About this exercise
Every line from the one with "January 27, 2019, 12:00" through the end of the records below should be restated word for word, and nothing outside that span.

Material for this exercise
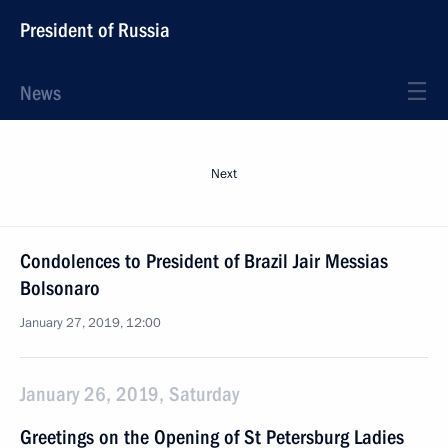
President of Russia
News
Next
Condolences to President of Brazil Jair Messias
Bolsonaro
January 27, 2019, 12:00
January 26, 2019, Saturday
Greetings on the Opening of St Petersburg Ladies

Your solution
January 27, 2019, 12:00
January 26, 2019, Saturday
Greetings on the Opening of St Petersburg Ladies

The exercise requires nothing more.